Umfassendes Geständnis

Sie sei es gewesen, die mit dem Revolver Marke Taurus die tödlichen Schüsse abgefeuert hatte, gab die Mutter bei der Vernehmung zu. Die Waffe galt zunächst als verschwunden, und es wurde unter anderem im Fluss Bernesga gesucht, auf dessen Fußgängerbrücke sich der Mord ereignet hatte. Dann war sie jedoch von einer Polizistin, einer Freundin von Montserrat Triana Martínez, dreißig Stunden nach der Tat in einem Paket verpackt bei der Polizei abgeliefert worden. Die Tochter hatte den Revolver unmittelbar nach der Tat der Freundin übergeben.

Damit hatte sich der Kreis sozusagen geschlossen, nachdem die Leiche, die Tatwaffe  sowie das Motiv – persönlicher Hass und Rache – und die Täterin feststehen. Was noch zu klären ist – welche Rolle die Tochter und deren Freundin gespielt haben, die den Revolver überbrachte.

Das umfassende Geständnis, welches die Mutter ablegte, bestätigte nur, was für die Polizeibeamten ohnehin klar war. Der Mord war bereits seit Wochen von ihr und möglicherweise auch von der Tochter in allen Details geplant worden. Doch ganz offensichtlich hatten sie ein Element völlig außer Acht gelassen – dass es möglicherweise Zeugen geben könnte. Sie hatten wohl mehrmals in der Nähe des Hauses von Isabel Carrasco gewartet. Dass der Mord am Montag,  dem 12. Mai, geschah war der Tatsache zuzuschreiben, dass das Opfer immer montags von ihrem Haus bis zur Dienststelle ging und zu diesem Zeitpunkt alleine auf der Straße war. Die Ermittler sind der Überzeugung, die beiden Frauen hätten seine Durchführung seit mehr als einem Monat geplant und geübt. Die Erklärungen von Mutter und Tochter sind weit davon entfernt, eine Entschuldigung zu suchen.
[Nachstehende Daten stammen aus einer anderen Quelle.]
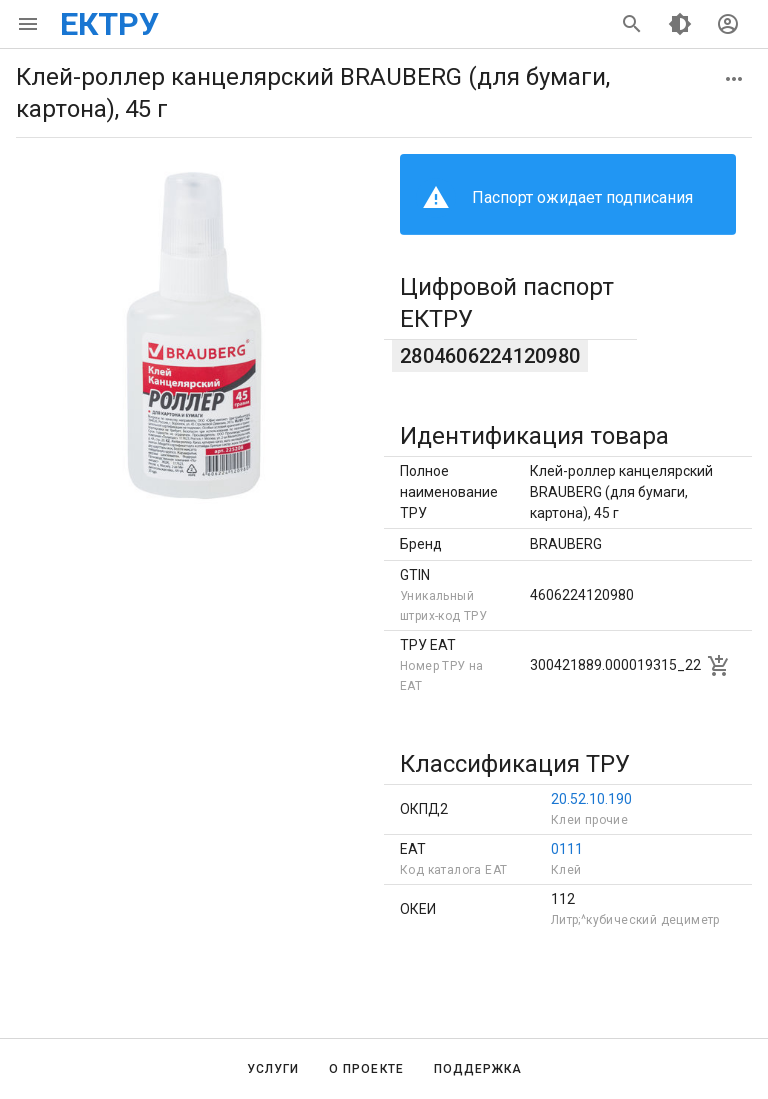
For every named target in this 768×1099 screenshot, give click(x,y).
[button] (734, 79)
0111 (567, 849)
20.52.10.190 (591, 799)
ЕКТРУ (109, 24)
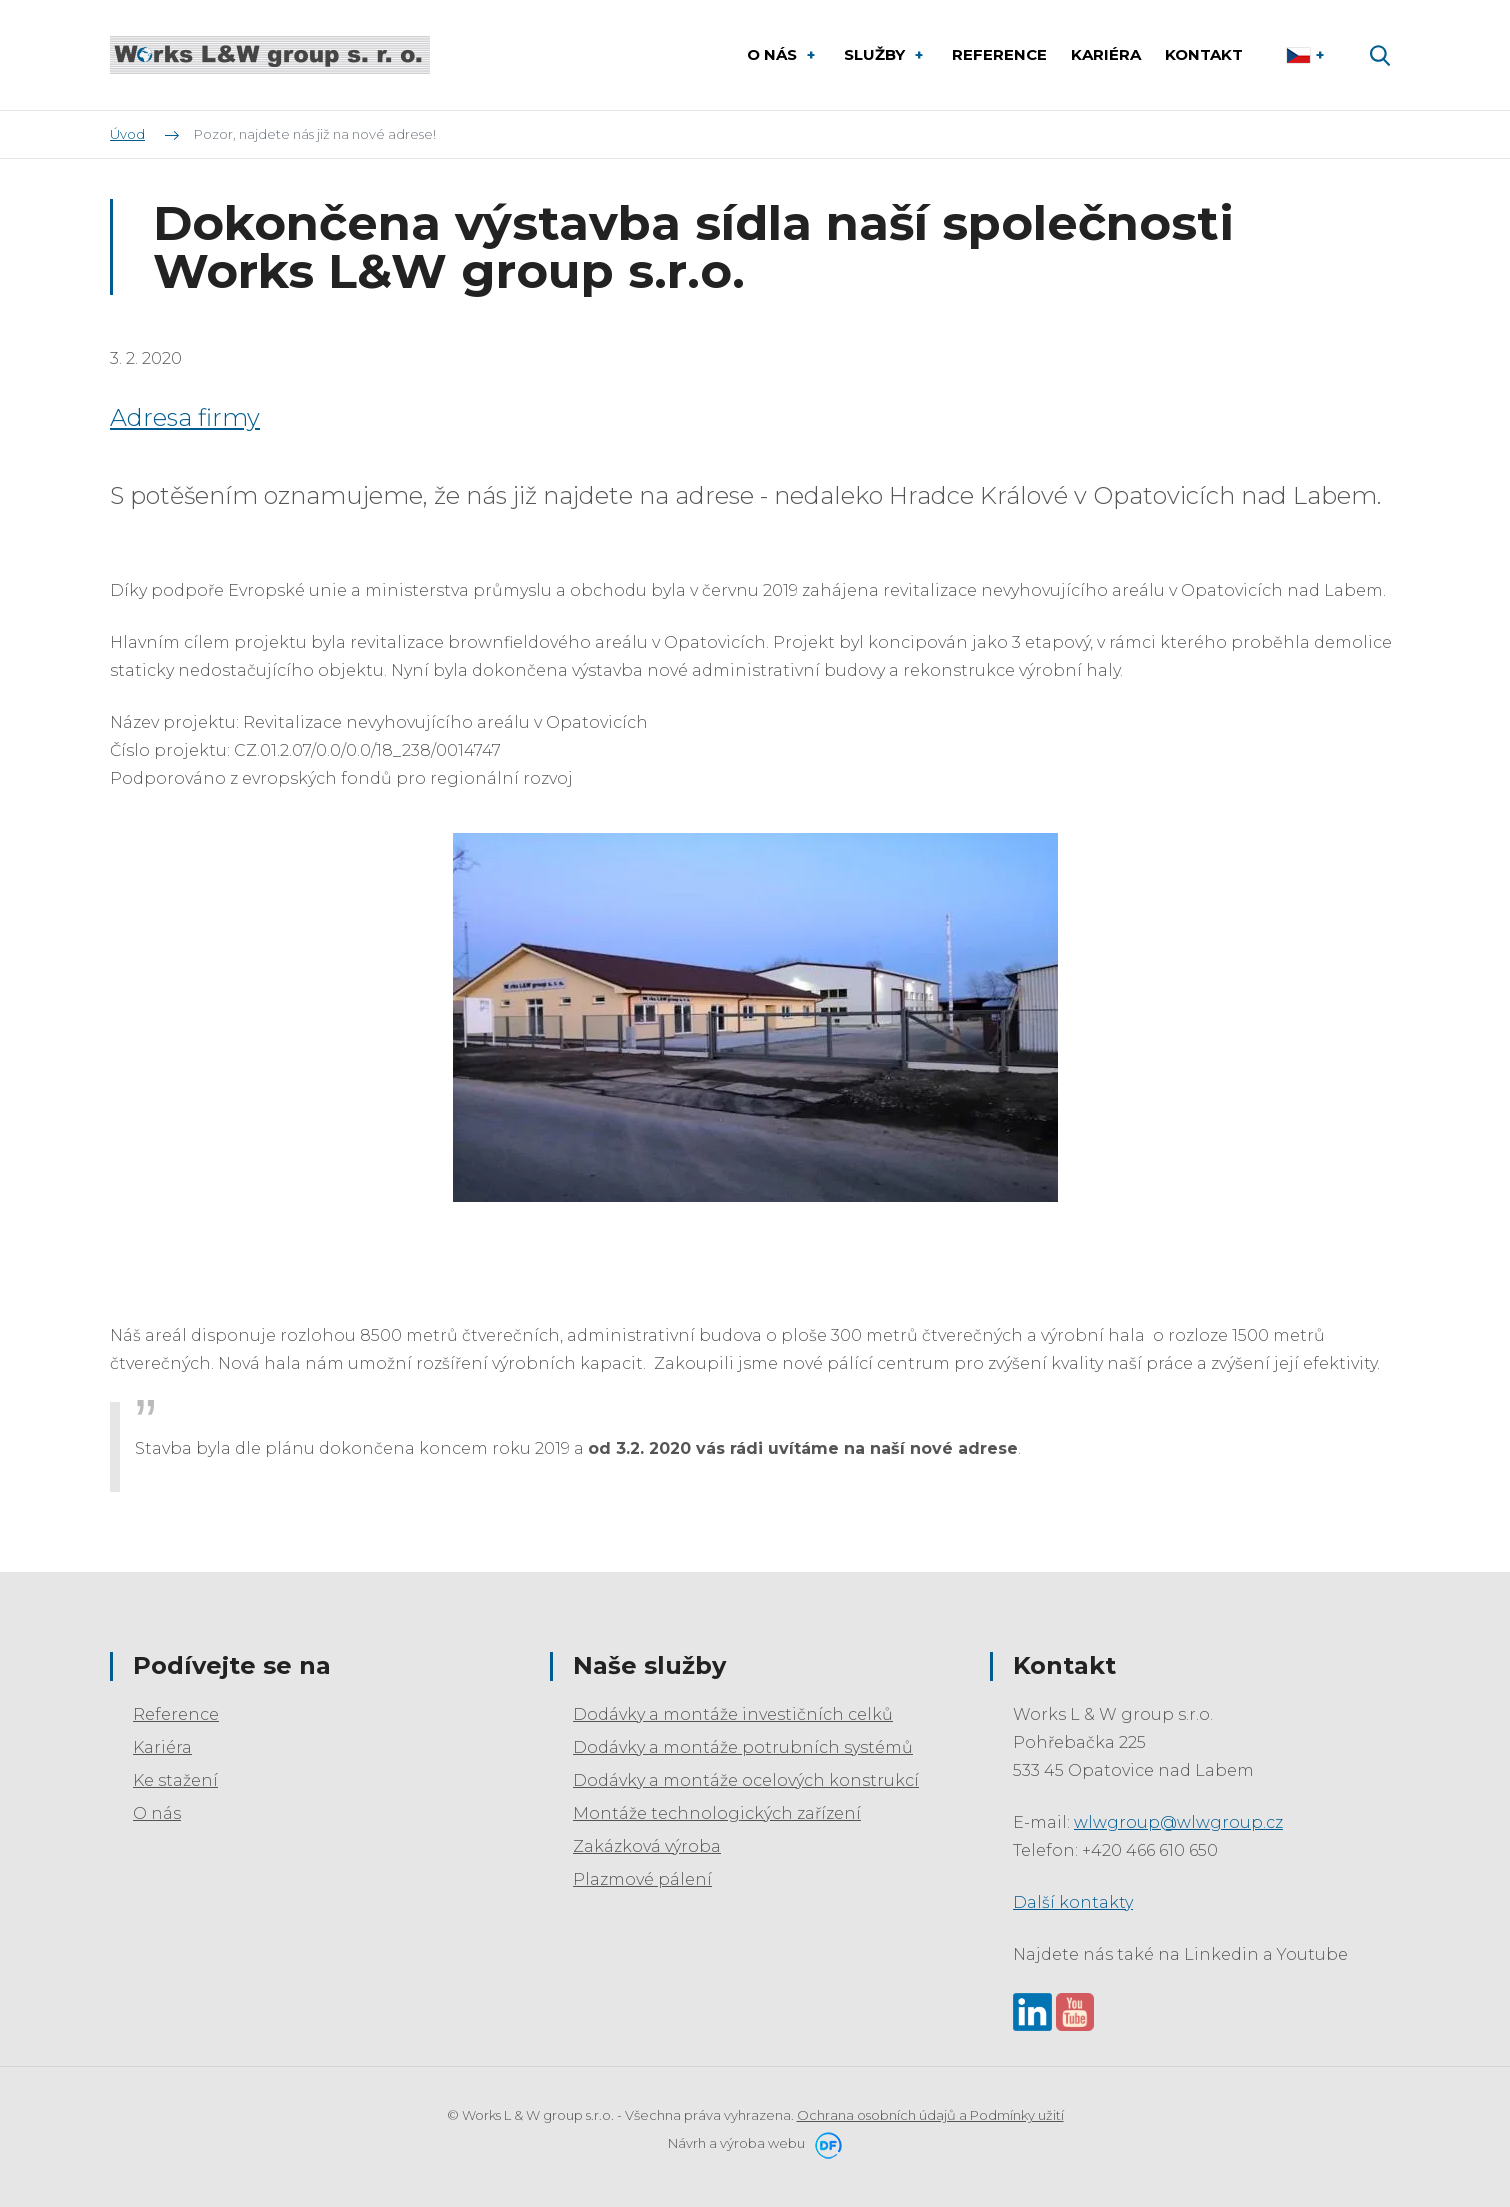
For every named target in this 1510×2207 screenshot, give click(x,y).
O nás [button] (774, 54)
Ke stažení (175, 1780)
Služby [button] (876, 54)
Vielmehr zeigen sie eine Obsession gegenüber ihrem Opfer, welche die Ermittler sprachlos macht.

Zwölf Ämter und viel Macht

Isabel Carrasco war ein politischer Wirbelwind und eine Geißel für ihre politischen Gegner. Obwohl sie sich oft im Ton vergriff, hatte die Präsidentin des Abgeordnetenhauses von  Kastilien und León viele Gefolgsleute.
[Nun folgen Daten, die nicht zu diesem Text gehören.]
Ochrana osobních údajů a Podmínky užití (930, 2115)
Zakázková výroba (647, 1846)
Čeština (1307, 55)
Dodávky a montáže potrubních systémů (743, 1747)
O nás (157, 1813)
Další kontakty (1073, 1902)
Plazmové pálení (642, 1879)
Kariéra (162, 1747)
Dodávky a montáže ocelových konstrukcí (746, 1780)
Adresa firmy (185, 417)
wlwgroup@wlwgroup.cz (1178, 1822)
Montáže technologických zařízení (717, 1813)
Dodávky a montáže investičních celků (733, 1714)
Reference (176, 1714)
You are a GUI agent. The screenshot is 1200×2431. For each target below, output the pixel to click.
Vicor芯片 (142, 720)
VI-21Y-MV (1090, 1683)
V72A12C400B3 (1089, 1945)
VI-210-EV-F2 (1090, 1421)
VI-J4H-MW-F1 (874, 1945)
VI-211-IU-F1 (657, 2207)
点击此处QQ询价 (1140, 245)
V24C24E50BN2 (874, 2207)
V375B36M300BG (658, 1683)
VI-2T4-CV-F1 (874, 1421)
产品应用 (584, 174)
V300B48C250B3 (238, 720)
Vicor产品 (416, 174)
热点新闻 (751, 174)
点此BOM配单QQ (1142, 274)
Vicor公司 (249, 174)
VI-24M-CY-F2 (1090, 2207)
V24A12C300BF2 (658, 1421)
1955 in einer kleinen Ortschaft in der Nähe der Hauptstadt León geboren, studierte sie Jura an der Universität von Valladolid, interessierte sich aber mehr für Finanzen und Steuerwesen. Sie war Dozentin an der Universität von León, Steuerinspektorin und Finanzprüferin. Doch ihre wahre Leidenschaft war stets die Politik, in die sie an der Hand von José María Aznar eintrat, als dieser Präsident der Regionalregierung von Kastilien und León war. Mit ihm verband sie bis zu ihrem schrecklichen Ende eine enge Freundschaft. 

2011 wurde sie als die „Präsidentin der zwölf Posten“ bekannt. Neben der Präsidentschaft des Regionalparlaments stand sie der Flughafenverwaltung, dem Kulturinstitut, dem Tourismus-Konsortium, der ehemaligen Sparkasse von Spanien sowie den Aufsichtsräten mehrerer Unternehmen vor.